A good way to begin my 61st birthday!
After the show and breakfast, I packed up my trash bags, plant knife, and bear spray, and went back to work digging knapweed.
At the end of the day, I relaxed in the lounge at the Mammoth Hotel Dining Room over a shot of very good Montana micro-distillery whisky and a serving of warm huckleberry cobbler with local vanilla ice cream.
The Dining Room and Lounge in summer, with elk lounging on the old parade ground, ogled by visitors.
Sixty-one is a difficult milestone for me. Not because I fear being old. For one who wasn't expected to live past my twenties, each year is a blessing. I've earned these wrinkles and the silver hairs shining through the red.
It's difficult because sixty-one is the age when Richard, the love of my life and my husband for the better part of three decades, died of brain cancer. I will be older than him soon, and forever after. As I live on, the years we spent together recede. That is hard.
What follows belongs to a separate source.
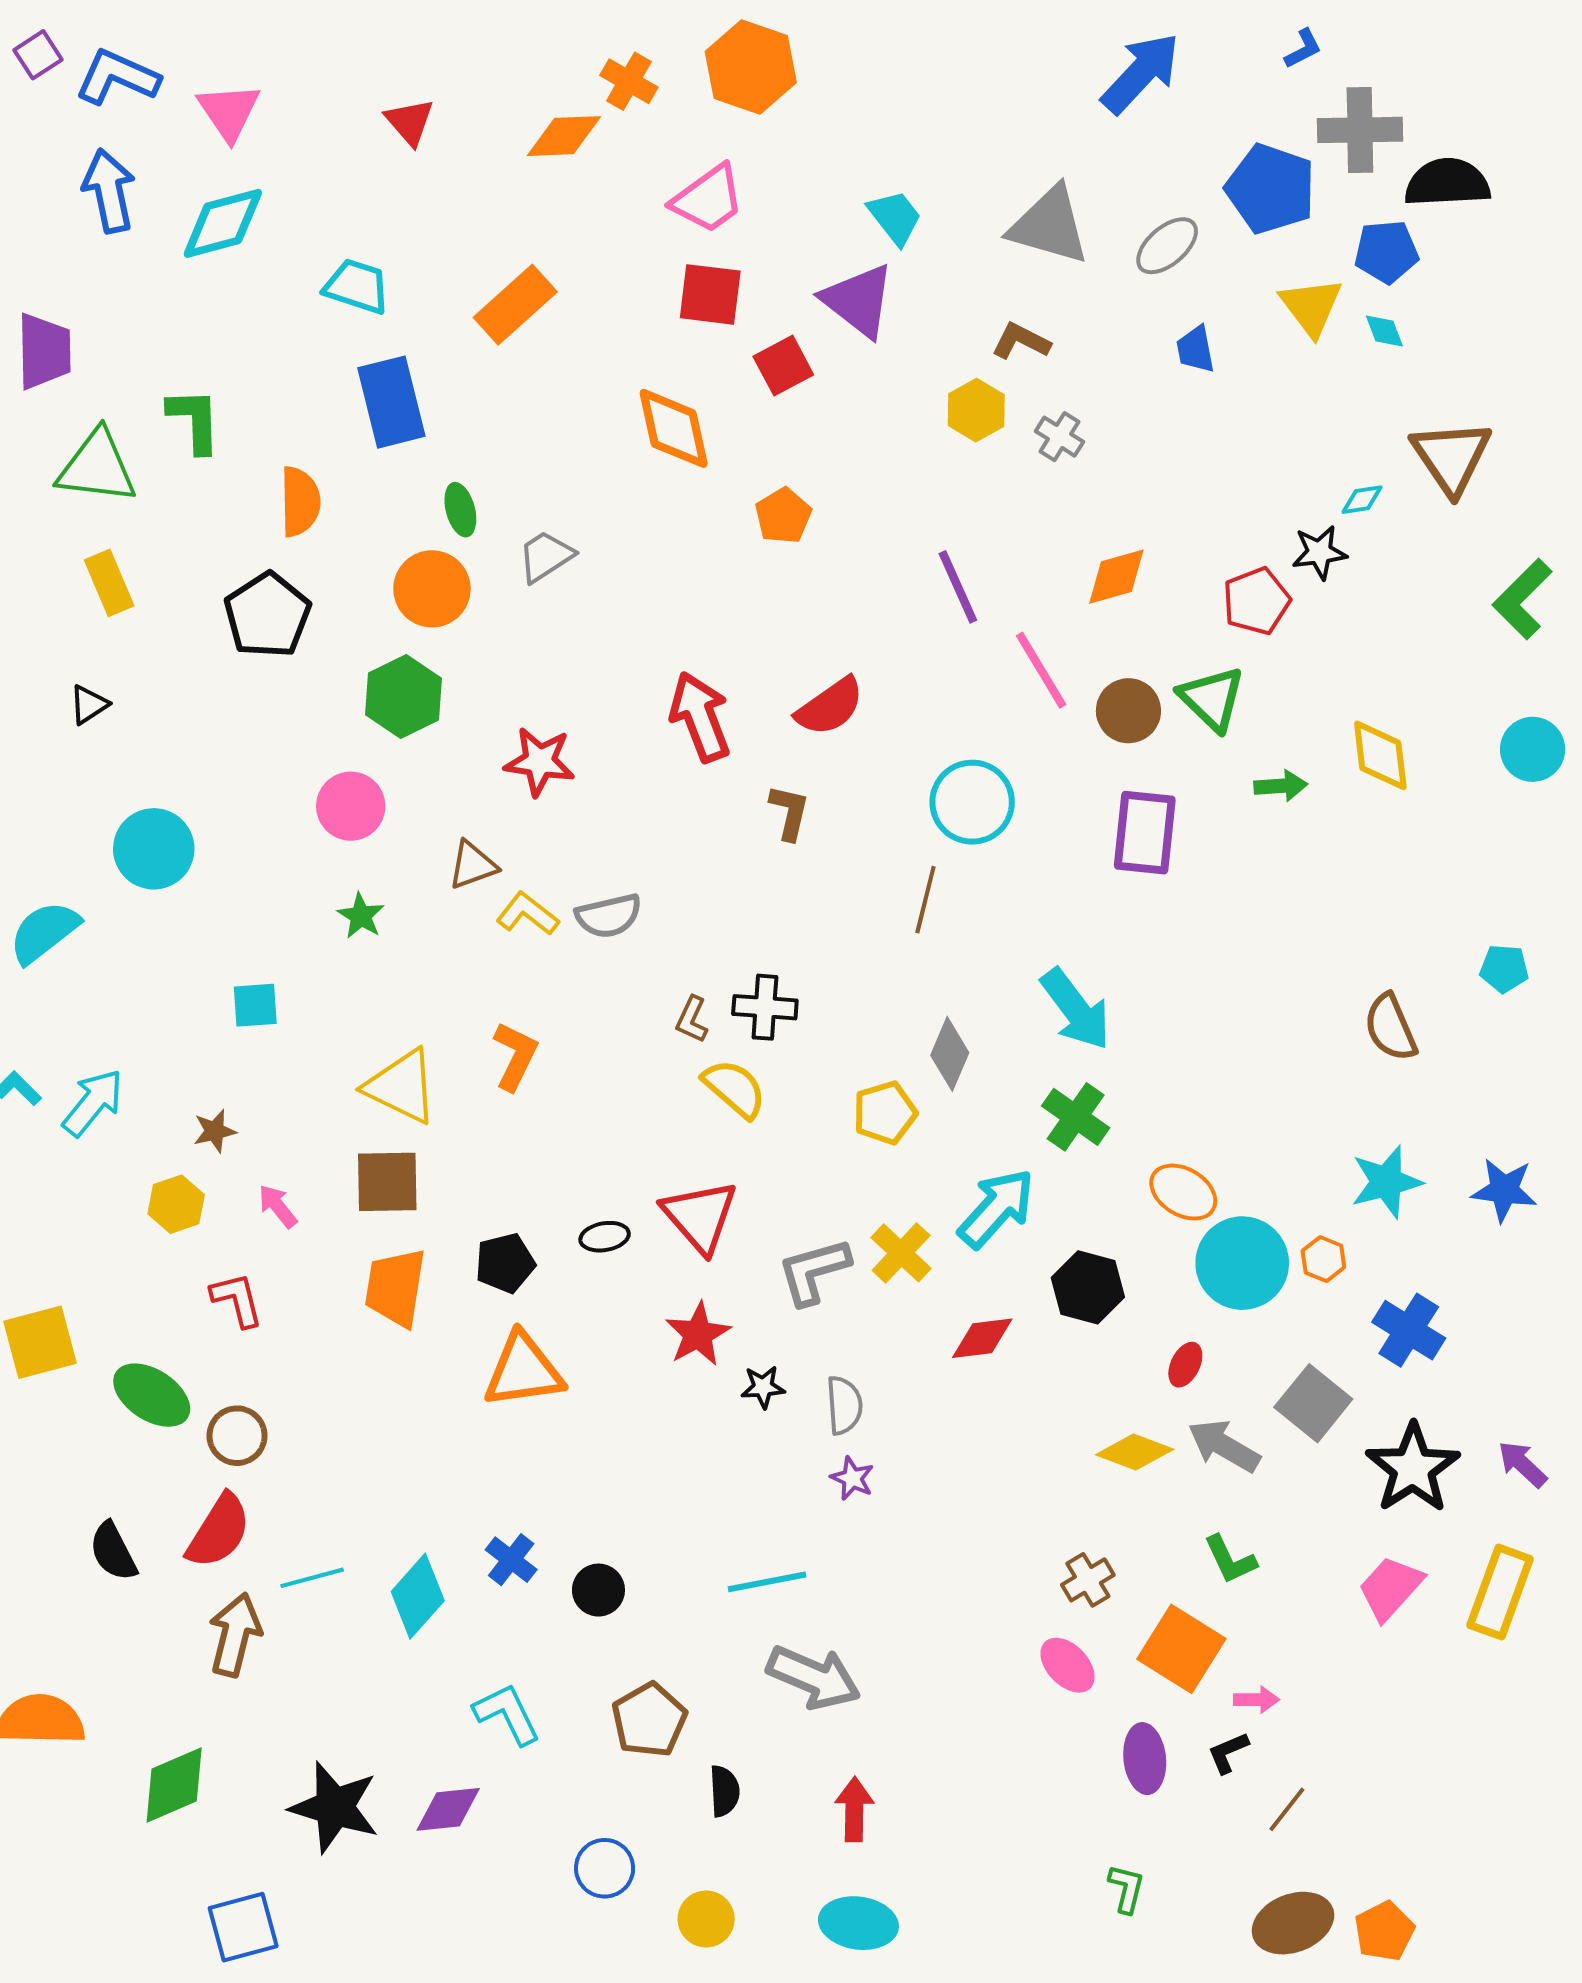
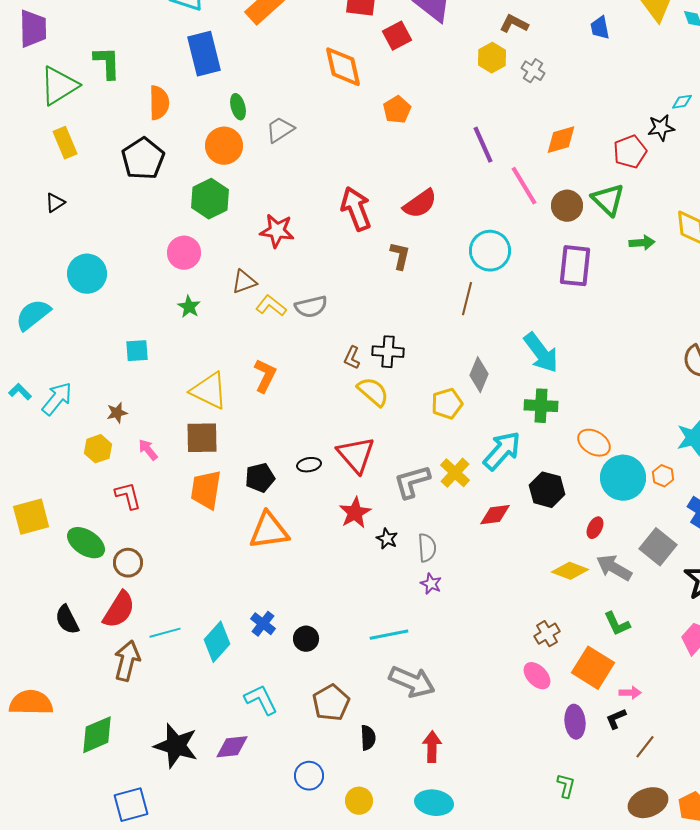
green triangle: (97, 467) -> (59, 86), turned -39
green cross: (1076, 1117) -> (541, 406), turned -32
black star: (763, 1387) -> (387, 539), turned 30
It is easier to bear the grief when I have useful work. Which is why I volunteer to dig invasive weeds in the landscape I love. And why I write. Because in this time of drawing lines between "us" and "them," of hating those who are different; in this time of global climate change, of hurricanes so powedeful we have never seen their like or the scale of their destruction before, of tragic earthquakes, doing something to heal this earth and we who share it is more important than ever.
I believe love wins in the end. And I do love this earth and the lives who work together to make it home to us all.